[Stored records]
##############################
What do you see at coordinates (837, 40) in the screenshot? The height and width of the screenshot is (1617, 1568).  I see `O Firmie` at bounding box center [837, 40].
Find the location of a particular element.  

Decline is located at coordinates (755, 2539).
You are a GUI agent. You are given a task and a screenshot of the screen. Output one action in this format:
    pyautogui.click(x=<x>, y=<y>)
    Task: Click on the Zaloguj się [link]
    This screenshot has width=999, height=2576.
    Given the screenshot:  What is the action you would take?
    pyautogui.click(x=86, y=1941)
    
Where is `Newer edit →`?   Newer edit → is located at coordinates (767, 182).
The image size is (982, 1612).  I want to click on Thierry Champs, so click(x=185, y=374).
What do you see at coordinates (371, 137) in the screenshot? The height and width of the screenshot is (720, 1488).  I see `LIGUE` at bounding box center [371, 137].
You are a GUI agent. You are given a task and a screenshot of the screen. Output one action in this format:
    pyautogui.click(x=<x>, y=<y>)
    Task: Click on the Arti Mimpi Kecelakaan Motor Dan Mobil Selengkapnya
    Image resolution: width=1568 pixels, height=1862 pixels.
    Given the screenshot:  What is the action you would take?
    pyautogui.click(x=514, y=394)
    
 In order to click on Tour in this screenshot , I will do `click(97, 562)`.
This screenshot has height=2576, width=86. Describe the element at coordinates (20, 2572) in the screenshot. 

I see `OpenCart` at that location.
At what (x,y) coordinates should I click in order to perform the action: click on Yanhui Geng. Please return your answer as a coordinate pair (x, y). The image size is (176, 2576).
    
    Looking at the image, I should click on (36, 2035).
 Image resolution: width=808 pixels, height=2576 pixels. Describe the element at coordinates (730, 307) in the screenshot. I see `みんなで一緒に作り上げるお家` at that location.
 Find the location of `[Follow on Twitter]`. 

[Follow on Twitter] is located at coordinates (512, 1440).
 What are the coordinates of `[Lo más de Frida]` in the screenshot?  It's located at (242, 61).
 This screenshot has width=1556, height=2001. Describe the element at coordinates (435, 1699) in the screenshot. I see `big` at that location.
##############################
> Aim of the task: Give back the data above, repeating every record exactly.

> Output of the exercise:
What do you see at coordinates (837, 40) in the screenshot? The height and width of the screenshot is (1617, 1568).  I see `O Firmie` at bounding box center [837, 40].
Find the location of a particular element.  

Decline is located at coordinates (755, 2539).
You are a GUI agent. You are given a task and a screenshot of the screen. Output one action in this format:
    pyautogui.click(x=<x>, y=<y>)
    Task: Click on the Zaloguj się [link]
    This screenshot has width=999, height=2576.
    Given the screenshot:  What is the action you would take?
    pyautogui.click(x=86, y=1941)
    
Where is `Newer edit →`?   Newer edit → is located at coordinates (767, 182).
The image size is (982, 1612).  I want to click on Thierry Champs, so click(x=185, y=374).
What do you see at coordinates (371, 137) in the screenshot? The height and width of the screenshot is (720, 1488).  I see `LIGUE` at bounding box center [371, 137].
You are a GUI agent. You are given a task and a screenshot of the screen. Output one action in this format:
    pyautogui.click(x=<x>, y=<y>)
    Task: Click on the Arti Mimpi Kecelakaan Motor Dan Mobil Selengkapnya
    Image resolution: width=1568 pixels, height=1862 pixels.
    Given the screenshot:  What is the action you would take?
    pyautogui.click(x=514, y=394)
    
 In order to click on Tour in this screenshot , I will do `click(97, 562)`.
This screenshot has height=2576, width=86. Describe the element at coordinates (20, 2572) in the screenshot. 

I see `OpenCart` at that location.
At what (x,y) coordinates should I click in order to perform the action: click on Yanhui Geng. Please return your answer as a coordinate pair (x, y). The image size is (176, 2576).
    
    Looking at the image, I should click on (36, 2035).
 Image resolution: width=808 pixels, height=2576 pixels. Describe the element at coordinates (730, 307) in the screenshot. I see `みんなで一緒に作り上げるお家` at that location.
 Find the location of `[Follow on Twitter]`. 

[Follow on Twitter] is located at coordinates (512, 1440).
 What are the coordinates of `[Lo más de Frida]` in the screenshot?  It's located at (242, 61).
 This screenshot has width=1556, height=2001. Describe the element at coordinates (435, 1699) in the screenshot. I see `big` at that location.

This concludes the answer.